# Task description
Let your answer be the line containing "의 신분변동이 확인되는 경우" and every line below it to the end of the records, copied exactly.

# Given records

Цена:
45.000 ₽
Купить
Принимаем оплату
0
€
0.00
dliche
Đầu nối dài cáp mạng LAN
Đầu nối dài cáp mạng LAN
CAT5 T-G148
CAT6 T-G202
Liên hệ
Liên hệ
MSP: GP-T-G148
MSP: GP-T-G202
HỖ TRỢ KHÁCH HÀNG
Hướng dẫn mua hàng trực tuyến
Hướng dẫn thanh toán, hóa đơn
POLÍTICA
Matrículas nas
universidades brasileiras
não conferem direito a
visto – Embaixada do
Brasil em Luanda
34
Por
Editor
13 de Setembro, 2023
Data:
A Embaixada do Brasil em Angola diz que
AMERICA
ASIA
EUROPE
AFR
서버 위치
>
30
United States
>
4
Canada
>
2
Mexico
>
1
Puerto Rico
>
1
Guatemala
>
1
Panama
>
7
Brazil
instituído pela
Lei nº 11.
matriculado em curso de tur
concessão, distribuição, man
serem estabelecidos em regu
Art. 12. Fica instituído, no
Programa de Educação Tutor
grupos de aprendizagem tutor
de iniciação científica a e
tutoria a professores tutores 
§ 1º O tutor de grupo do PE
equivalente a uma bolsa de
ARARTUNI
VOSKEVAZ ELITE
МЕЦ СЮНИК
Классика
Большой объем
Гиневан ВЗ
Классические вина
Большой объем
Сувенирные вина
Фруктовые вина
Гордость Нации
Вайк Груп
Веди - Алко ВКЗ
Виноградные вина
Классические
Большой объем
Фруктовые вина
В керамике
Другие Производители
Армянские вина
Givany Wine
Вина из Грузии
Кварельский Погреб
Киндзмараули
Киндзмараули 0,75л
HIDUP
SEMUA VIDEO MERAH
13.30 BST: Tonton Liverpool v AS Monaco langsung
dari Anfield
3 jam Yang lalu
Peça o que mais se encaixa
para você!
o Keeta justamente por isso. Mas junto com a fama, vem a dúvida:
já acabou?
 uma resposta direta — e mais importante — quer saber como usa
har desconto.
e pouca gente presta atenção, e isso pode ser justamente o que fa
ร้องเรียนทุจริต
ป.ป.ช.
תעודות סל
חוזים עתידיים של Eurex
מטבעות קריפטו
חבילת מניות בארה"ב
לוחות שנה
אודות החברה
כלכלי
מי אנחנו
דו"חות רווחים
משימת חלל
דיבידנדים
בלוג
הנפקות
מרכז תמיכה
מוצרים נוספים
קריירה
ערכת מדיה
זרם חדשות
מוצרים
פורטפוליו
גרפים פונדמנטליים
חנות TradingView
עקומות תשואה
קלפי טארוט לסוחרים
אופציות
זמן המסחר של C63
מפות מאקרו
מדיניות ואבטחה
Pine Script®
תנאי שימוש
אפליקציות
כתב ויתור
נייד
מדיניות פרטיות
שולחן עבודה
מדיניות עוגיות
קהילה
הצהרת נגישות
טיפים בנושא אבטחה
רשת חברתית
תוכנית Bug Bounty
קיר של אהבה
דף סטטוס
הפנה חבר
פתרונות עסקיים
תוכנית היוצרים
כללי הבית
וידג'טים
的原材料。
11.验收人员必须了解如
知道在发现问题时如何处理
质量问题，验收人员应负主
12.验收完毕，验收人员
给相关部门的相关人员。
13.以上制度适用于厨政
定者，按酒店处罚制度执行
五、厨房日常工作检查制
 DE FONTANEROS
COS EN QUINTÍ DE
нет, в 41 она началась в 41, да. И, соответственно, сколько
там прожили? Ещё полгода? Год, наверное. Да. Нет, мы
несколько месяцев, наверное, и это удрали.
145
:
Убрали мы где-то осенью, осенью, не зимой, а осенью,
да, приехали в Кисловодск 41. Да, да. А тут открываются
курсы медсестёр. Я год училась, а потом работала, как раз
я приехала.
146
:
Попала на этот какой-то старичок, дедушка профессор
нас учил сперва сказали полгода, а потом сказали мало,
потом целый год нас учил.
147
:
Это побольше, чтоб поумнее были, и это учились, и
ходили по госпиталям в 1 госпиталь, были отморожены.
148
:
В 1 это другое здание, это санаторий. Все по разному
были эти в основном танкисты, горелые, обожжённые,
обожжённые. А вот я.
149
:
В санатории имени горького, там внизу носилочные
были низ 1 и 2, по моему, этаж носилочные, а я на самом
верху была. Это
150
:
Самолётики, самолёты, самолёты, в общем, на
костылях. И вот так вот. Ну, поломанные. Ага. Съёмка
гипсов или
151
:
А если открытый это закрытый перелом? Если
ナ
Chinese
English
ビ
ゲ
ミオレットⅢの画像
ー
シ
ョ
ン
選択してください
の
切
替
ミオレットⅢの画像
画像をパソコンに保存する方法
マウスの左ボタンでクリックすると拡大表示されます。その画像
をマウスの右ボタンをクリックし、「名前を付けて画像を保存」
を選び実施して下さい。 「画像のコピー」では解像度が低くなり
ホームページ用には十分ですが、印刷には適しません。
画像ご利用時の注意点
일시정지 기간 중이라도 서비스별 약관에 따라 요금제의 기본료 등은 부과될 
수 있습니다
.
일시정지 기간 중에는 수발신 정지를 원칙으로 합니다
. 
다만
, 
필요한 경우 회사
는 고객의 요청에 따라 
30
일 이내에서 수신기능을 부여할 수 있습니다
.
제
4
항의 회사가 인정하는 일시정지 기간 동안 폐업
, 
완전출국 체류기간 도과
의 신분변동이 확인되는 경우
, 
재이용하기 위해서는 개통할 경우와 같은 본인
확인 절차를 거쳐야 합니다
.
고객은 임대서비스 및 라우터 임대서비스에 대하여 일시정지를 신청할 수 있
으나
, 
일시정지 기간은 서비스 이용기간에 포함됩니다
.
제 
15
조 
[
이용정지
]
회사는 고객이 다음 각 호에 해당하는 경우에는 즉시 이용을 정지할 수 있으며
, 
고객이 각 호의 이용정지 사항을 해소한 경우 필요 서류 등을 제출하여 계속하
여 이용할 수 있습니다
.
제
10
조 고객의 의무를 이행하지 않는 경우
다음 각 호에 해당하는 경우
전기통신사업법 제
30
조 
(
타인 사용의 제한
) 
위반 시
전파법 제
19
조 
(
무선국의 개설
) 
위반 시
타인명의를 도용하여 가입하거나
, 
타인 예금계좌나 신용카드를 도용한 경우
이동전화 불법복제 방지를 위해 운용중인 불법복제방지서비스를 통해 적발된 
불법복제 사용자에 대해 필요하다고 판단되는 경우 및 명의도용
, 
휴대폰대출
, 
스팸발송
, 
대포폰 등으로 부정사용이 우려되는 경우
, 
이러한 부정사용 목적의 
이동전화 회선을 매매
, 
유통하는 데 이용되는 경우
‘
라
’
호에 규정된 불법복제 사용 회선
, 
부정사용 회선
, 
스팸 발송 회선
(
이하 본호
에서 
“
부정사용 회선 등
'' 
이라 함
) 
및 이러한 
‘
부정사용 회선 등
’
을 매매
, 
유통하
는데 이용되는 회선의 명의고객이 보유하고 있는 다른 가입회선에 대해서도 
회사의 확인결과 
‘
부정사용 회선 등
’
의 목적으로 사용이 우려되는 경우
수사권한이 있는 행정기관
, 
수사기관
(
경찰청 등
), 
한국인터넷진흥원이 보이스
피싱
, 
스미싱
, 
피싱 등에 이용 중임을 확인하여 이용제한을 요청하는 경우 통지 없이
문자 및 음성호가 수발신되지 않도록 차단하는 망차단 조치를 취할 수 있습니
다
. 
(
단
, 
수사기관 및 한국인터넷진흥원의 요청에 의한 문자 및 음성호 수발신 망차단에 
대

# Response
의 신분변동이 확인되는 경우
, 
재이용하기 위해서는 개통할 경우와 같은 본인
확인 절차를 거쳐야 합니다
.
고객은 임대서비스 및 라우터 임대서비스에 대하여 일시정지를 신청할 수 있
으나
, 
일시정지 기간은 서비스 이용기간에 포함됩니다
.
제 
15
조 
[
이용정지
]
회사는 고객이 다음 각 호에 해당하는 경우에는 즉시 이용을 정지할 수 있으며
, 
고객이 각 호의 이용정지 사항을 해소한 경우 필요 서류 등을 제출하여 계속하
여 이용할 수 있습니다
.
제
10
조 고객의 의무를 이행하지 않는 경우
다음 각 호에 해당하는 경우
전기통신사업법 제
30
조 
(
타인 사용의 제한
) 
위반 시
전파법 제
19
조 
(
무선국의 개설
) 
위반 시
타인명의를 도용하여 가입하거나
, 
타인 예금계좌나 신용카드를 도용한 경우
이동전화 불법복제 방지를 위해 운용중인 불법복제방지서비스를 통해 적발된 
불법복제 사용자에 대해 필요하다고 판단되는 경우 및 명의도용
, 
휴대폰대출
, 
스팸발송
, 
대포폰 등으로 부정사용이 우려되는 경우
, 
이러한 부정사용 목적의 
이동전화 회선을 매매
, 
유통하는 데 이용되는 경우
‘
라
’
호에 규정된 불법복제 사용 회선
, 
부정사용 회선
, 
스팸 발송 회선
(
이하 본호
에서 
“
부정사용 회선 등
'' 
이라 함
) 
및 이러한 
‘
부정사용 회선 등
’
을 매매
, 
유통하
는데 이용되는 회선의 명의고객이 보유하고 있는 다른 가입회선에 대해서도 
회사의 확인결과 
‘
부정사용 회선 등
’
의 목적으로 사용이 우려되는 경우
수사권한이 있는 행정기관
, 
수사기관
(
경찰청 등
), 
한국인터넷진흥원이 보이스
피싱
, 
스미싱
, 
피싱 등에 이용 중임을 확인하여 이용제한을 요청하는 경우 통지 없이
문자 및 음성호가 수발신되지 않도록 차단하는 망차단 조치를 취할 수 있습니
다
. 
(
단
, 
수사기관 및 한국인터넷진흥원의 요청에 의한 문자 및 음성호 수발신 망차단에 
대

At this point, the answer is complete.